Exercise objective:
Wherever the string "Fermeture" appears in a line of the listing below, report that line.

Source data:
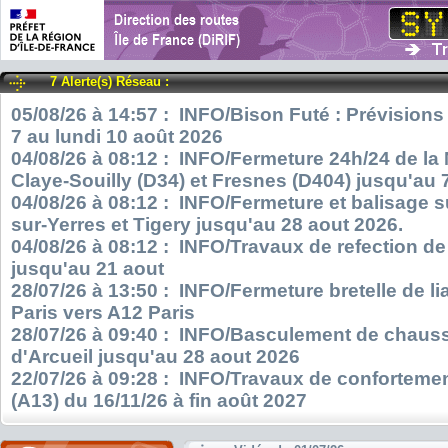
7 Alerte(s) Réseau :
05/08/26 à 14:57 : INFO/Bison Futé : Prévisions
7 au lundi 10 août 2026
04/08/26 à 08:12 : INFO/Fermeture 24h/24 de la
Claye-Souilly (D34) et Fresnes (D404) jusqu'au 
04/08/26 à 08:12 : INFO/Fermeture et balisage s
sur-Yerres et Tigery jusqu'au 28 aout 2026.
04/08/26 à 08:12 : INFO/Travaux de refection d
jusqu'au 21 aout
28/07/26 à 13:50 : INFO/Fermeture bretelle de l
Paris vers A12 Paris
28/07/26 à 09:40 : INFO/Basculement de chauss
d'Arcueil jusqu'au 28 aout 2026
22/07/26 à 09:28 : INFO/Travaux de confortemen
(A13) du 16/11/26 à fin août 2027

Answer section:
04/08/26 à 08:12 : INFO/Fermeture 24h/24 de la
04/08/26 à 08:12 : INFO/Fermeture et balisage s
28/07/26 à 13:50 : INFO/Fermeture bretelle de l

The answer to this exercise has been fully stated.